• _Records shown_
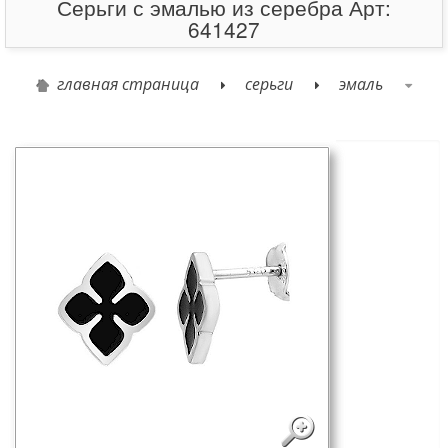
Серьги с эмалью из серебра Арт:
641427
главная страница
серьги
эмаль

...

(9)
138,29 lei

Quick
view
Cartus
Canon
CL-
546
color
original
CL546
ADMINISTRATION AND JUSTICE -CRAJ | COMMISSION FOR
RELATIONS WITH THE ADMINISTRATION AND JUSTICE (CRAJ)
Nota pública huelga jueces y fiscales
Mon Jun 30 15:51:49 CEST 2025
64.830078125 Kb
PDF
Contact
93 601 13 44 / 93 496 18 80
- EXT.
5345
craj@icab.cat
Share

• _What is required_
Return, from the material above, every line with the word "JUSTICE".

• _Response box_
ADMINISTRATION AND JUSTICE -CRAJ | COMMISSION FOR
RELATIONS WITH THE ADMINISTRATION AND JUSTICE (CRAJ)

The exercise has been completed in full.